Die genannten Gesellschaften entfalteten zumeist eine erhebliche publizistische Tätigkeit, um einem interessierten (Fach-)Publikum ihre Themen und Forschungen zugänglich zu machen. Im Jahr 1910 betrug die Zahl der mit dem Osmanischen Reich befaßten Gesellschaften und Vereinigungen im gesamten Deutschen Reich immerhin 45, während des Ersten Weltkrieges lag sie zeitweilig bei 178 Einrichtungen.
Viele Deutsche waren von einer wahren Begeisterung für den Verbündeten am Bosporus ergriffen — und wenn sie nicht an eine direkte Kolonialisierung dachten, so leitete sie die Idee der Durchdringung des Osmanischen Reiches im Sinn deutschen Geistes. Begünstigt durch die Isolierung der Mittelmächte während des Ersten Weltkrieges erreichte der deutsche Kulturimperialismus bezogen auf das Osmanische Reich nach 1914 seinen Höhepunkt. Gleichzeitig bremste das erstarkende türkische Nationalbewusstsein der jungtürkischen Ära ab 1909 den deutschen Einfluss auf einigen Gebieten jedoch.
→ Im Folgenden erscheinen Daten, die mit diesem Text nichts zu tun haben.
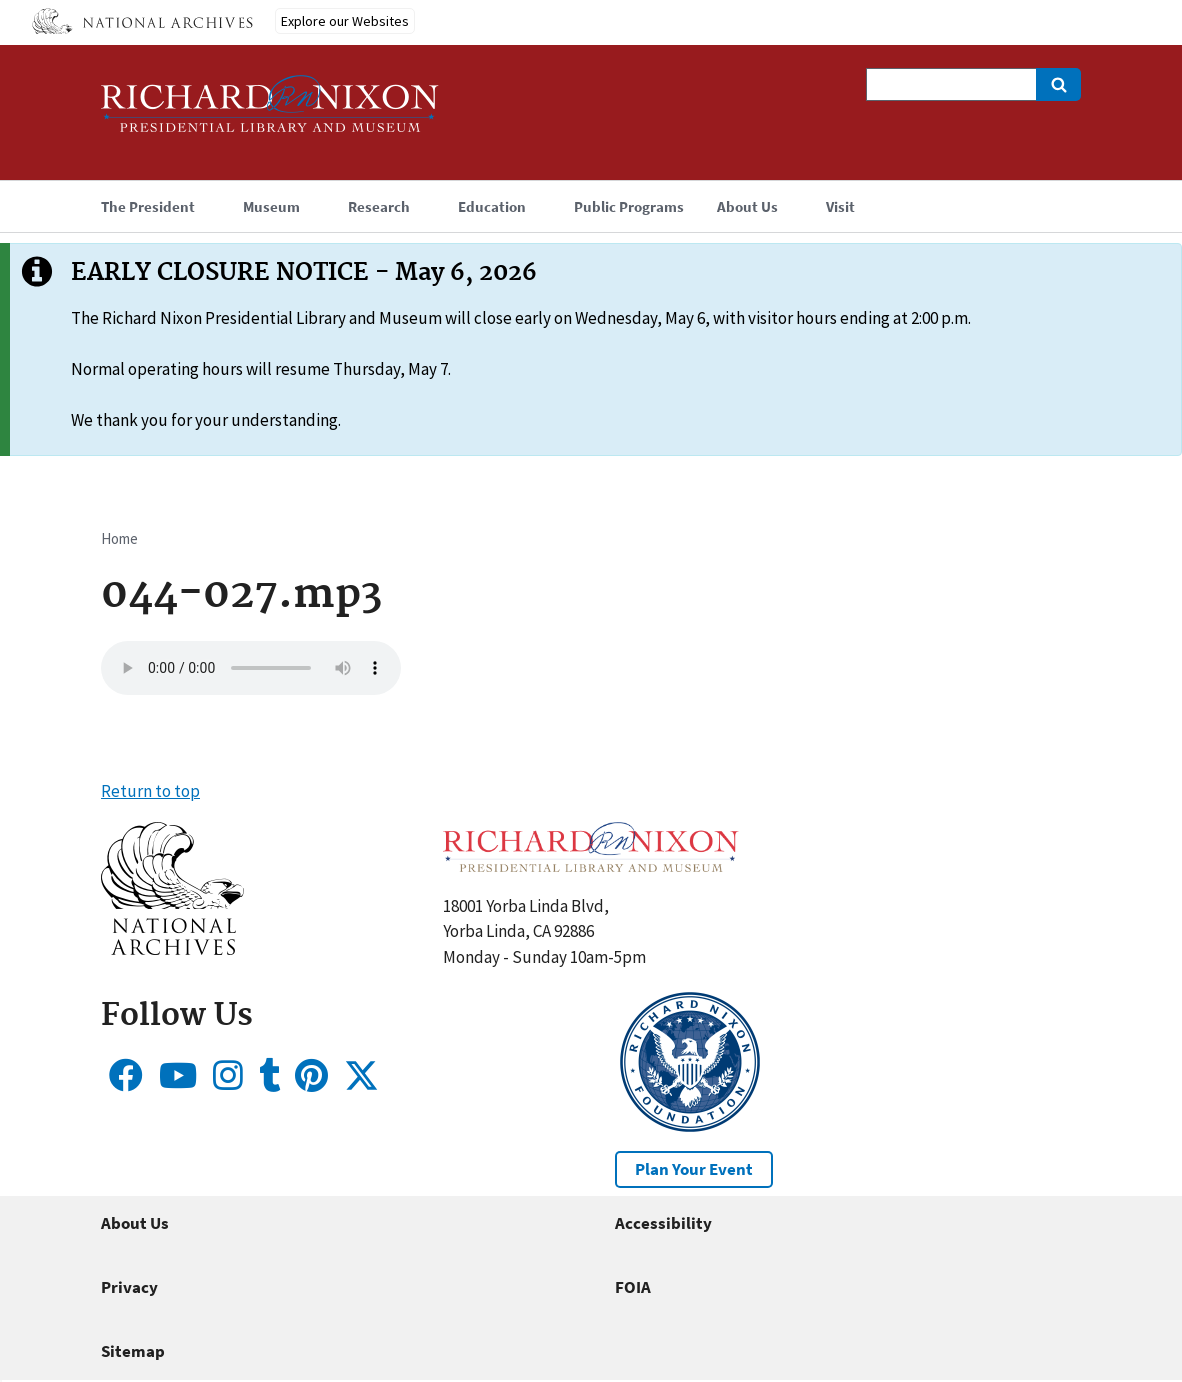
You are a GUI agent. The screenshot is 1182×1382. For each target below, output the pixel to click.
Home (119, 538)
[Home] (270, 112)
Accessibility (663, 1223)
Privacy (129, 1287)
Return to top (150, 791)
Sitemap (133, 1351)
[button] (172, 949)
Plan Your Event (694, 1169)
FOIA (633, 1287)
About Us (135, 1223)
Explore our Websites (345, 21)
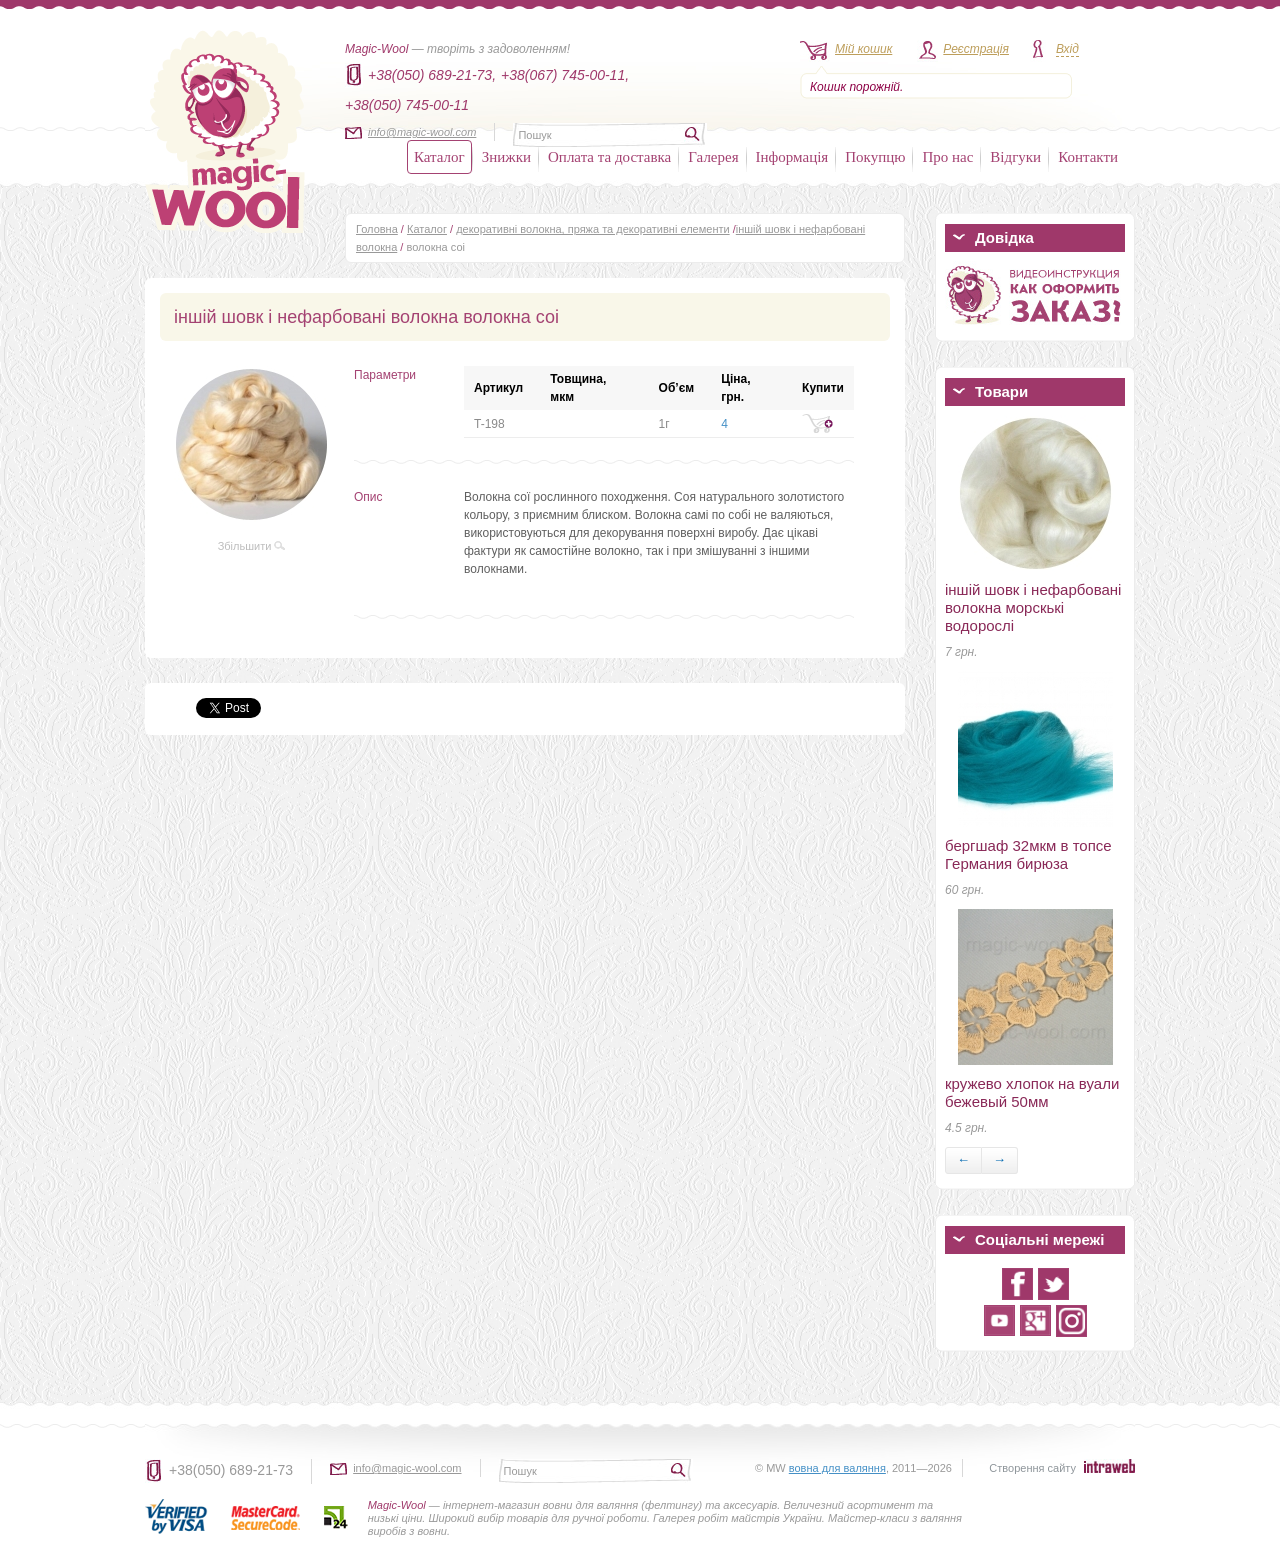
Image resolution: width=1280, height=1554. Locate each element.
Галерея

Die Deutsch-Türkische Vereinigung war durch ihre prominenten Mitglieder und das Wohlwollen Kaiser Wilhelms II. hinsichtlich der Gestaltung der gemeinsamen Beziehungen eine einflussreiche Lobbyorganisation. Ihre Mitgliederzahl nahm stetig zu. Waren es bei ihrer Gründung 180, so zählte die Vereinigung Ende 1915 über 1500 Mitglieder, von denen 43 Prozent aus Verwaltung und Politik stammten, 57 Prozent gehörten dem Bankwesen sowie der Wirtschaft an.
Das lebhafte Interesse an der Deutsch-Türkischen Vereinigung blieb in den folgenden Kriegsjahren ungebrochen — im Sommer 1918 umfasste sie rund 5500 Mitglieder in zahlreichen Ortsvereinen des gesamten Landes. Angesichts einer Einwohnerzahl von etwa 65 Millionen Menschen im Deutschen Reich kann dennoch nicht von einer Turkomanie unter den Deutschen gesprochen werden, das Interesse an einer Vereinsmitgliedschaft blieb zumeist auf Angehörige von Politik, Verwaltung, Wirtschaft und Militär sowie einige Wissenschaftler beschränkt.